**Problem details**
Tally the lines in the listing below that contain the string "mission", and state only the total.

**Input for this task**

*** Block opens ***

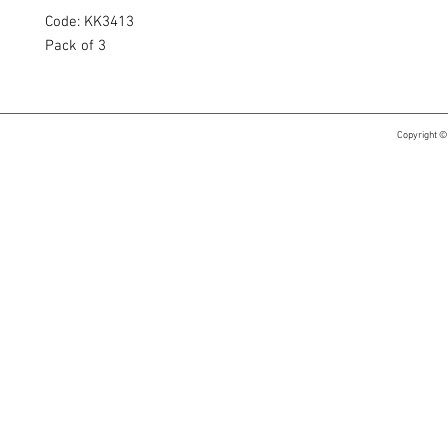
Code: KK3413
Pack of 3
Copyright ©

*** Block closes ***
*** Block opens ***

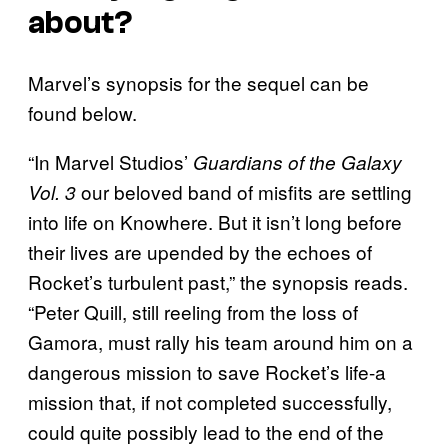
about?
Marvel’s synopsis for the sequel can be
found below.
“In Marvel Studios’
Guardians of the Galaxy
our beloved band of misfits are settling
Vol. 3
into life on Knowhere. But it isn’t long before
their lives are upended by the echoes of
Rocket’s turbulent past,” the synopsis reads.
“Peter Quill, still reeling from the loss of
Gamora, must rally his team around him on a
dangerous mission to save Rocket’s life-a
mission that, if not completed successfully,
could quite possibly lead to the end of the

*** Block closes ***
*** Block opens ***

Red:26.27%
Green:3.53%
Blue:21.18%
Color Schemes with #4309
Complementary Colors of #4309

*** Block closes ***

**Response box**
2